Cameras have become part of the urban landscape and a testimony of our social interactions with the city. They are deployed on buildings and street lights as surveillance tools, carried by billions of people daily, or as an assistive technology in vehicles with different levels of self-driving capabilities. We rely on this abundance of images to interact with the city.
In fact, 2.5 quintillion bytes of data are created each day by billions of people using the Internet. Increasingly, social media are heavily based on visual data. Among the top social media channels, several are overwhelmingly and exclusively based on images: YouTube has 1.5 billion users and Instagram has 1 billion users—as a comparison, Facebook has 2.3 billion users. Such visually based social interactions are also extended to the interactions we have in our cities. In the USA, on average, a person is caught on camera 75 times per day, and over 300 times in London. Also, disruptive urban technologies such as autonomous vehicles use cameras. The challenge is to make sense of the amount of visual data generated daily in our cities in meaningful ways, beyond surveillance purposes.
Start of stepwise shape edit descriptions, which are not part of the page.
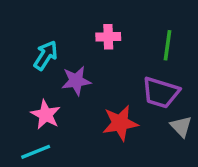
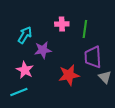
green line: (167, 45) -> (85, 29), moved
purple trapezoid: (161, 93) -> (93, 57), turned 70

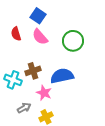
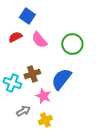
blue square: (38, 16) -> (27, 16), moved
red semicircle: (16, 34) -> (15, 37), turned 80
blue semicircle: (62, 76) -> (61, 79), turned -40

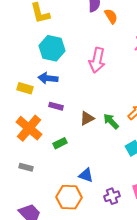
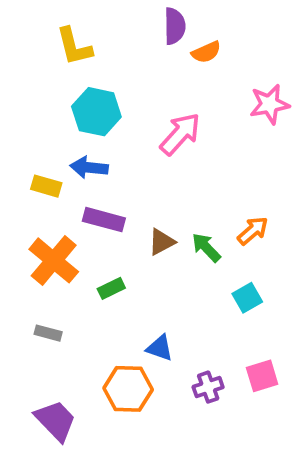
orange semicircle: (111, 16) -> (206, 52), turned 98
pink arrow: (97, 60) -> (180, 134), turned -150
purple rectangle: (56, 106) -> (104, 220), size x1.5

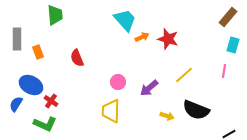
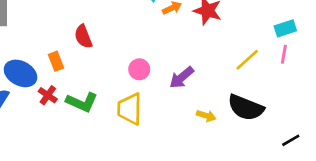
cyan rectangle: (233, 45) -> (285, 28), moved, turned 56
orange rectangle: (38, 52) -> (56, 61), moved
yellow line: (184, 75) -> (247, 60), moved
green L-shape: (45, 124) -> (82, 102), moved

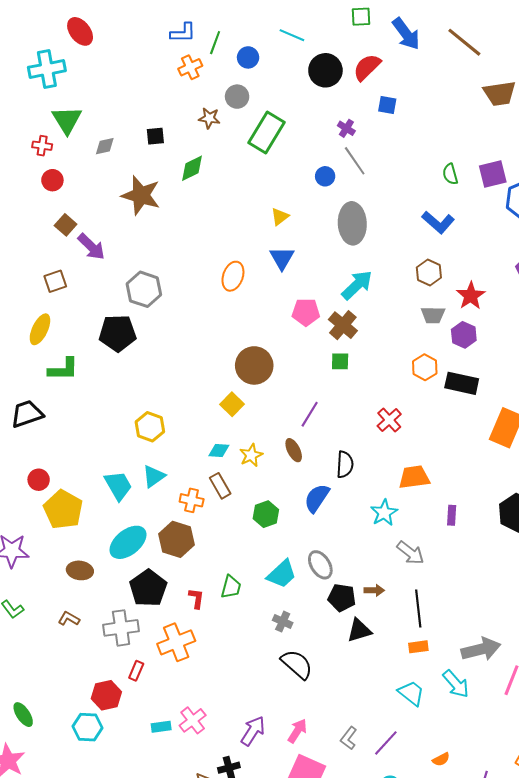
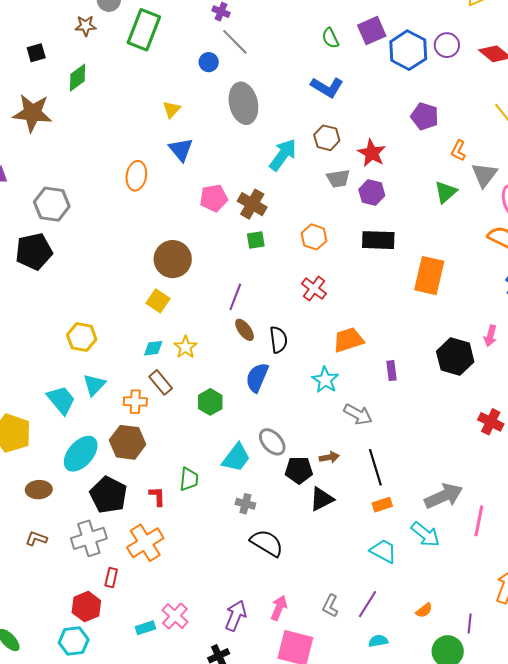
cyan arrow: (357, 285) -> (283, 155), moved
orange hexagon: (425, 367) -> (314, 237), moved
brown ellipse: (294, 450) -> (245, 330), moved

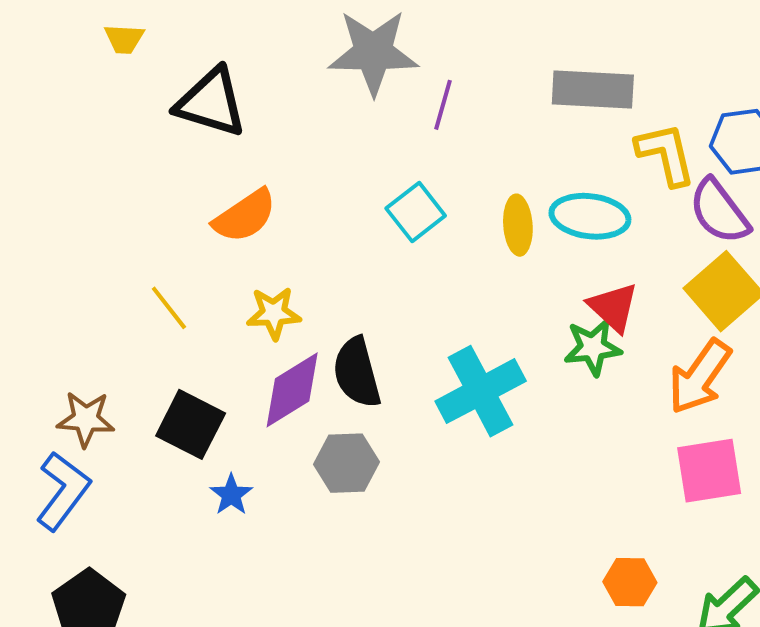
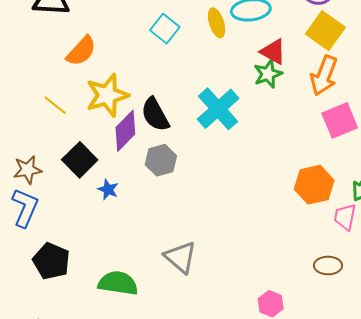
yellow star: (274, 313) -> (107, 95), size x1.6
black square: (191, 424) -> (80, 160), turned 32
orange hexagon: (630, 582) -> (314, 185), size x1.5

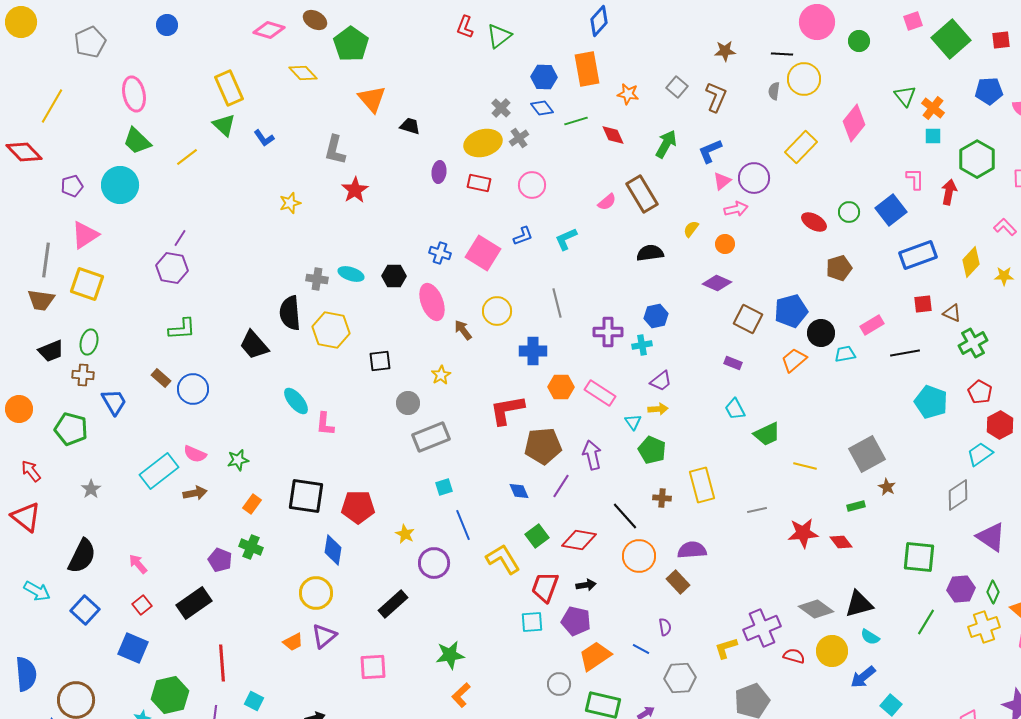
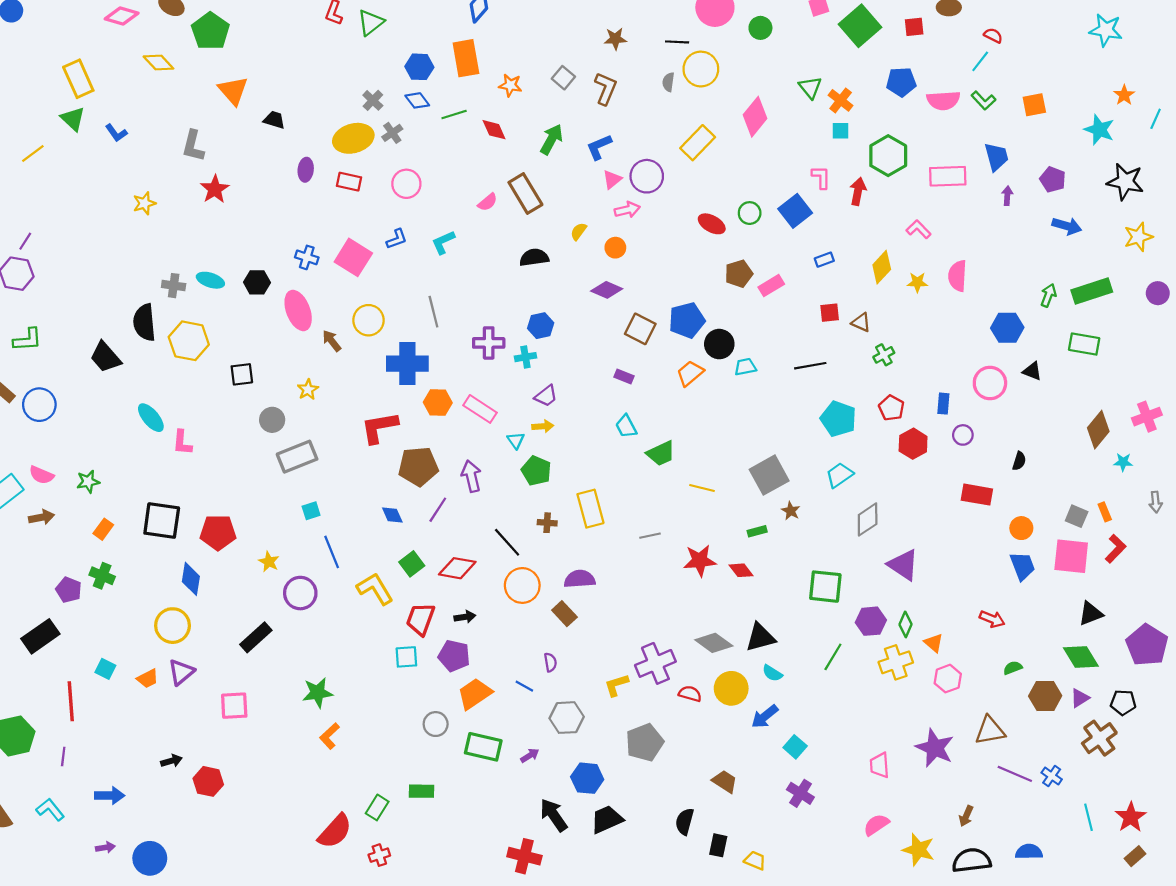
blue rectangle: (918, 255) -> (824, 260), size x0.5
pink rectangle: (872, 325) -> (771, 286), moved
green cross: (973, 343) -> (884, 355), size x0.7
blue cross: (533, 351) -> (407, 364), size x1.4
cyan trapezoid: (980, 454) -> (839, 475), moved
cyan square: (254, 701) -> (105, 669), moved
In this chapter, we are not interested in the abundance of visual data available online collected by individuals and widely available on social media. The previous work used geotagged photographs available online to measure urban attractiveness (Paldino et al. 2016) or to assess the aesthetic appeal of the urban environment based on user-generated image (Saiz et al. 2018), and the visual discrepancy and heterogeneity of different cities around the world (Zhang et al. 2019). The focus of this chapter is not on the visual data produced by cameras carried by people for personal uses, but rather on the images collected by cameras specifically designed and deployed to gather visual data about the city—which we call here urban cameras.
Cameras deployed and controlled by a range of public and private organizations in urban areas are counted by the dozens of thousands in cities, from London and Beijing to New York and Rio de Janeiro. As an example, a Londoner is captured on camera more than 300 times every day; and during the same period, the UK captures over 30 million plate numbers (Kitchin 2016). Additionally, private companies, such as Google, collect and make available online hundreds of thousands of images of hundreds of cities worldwide.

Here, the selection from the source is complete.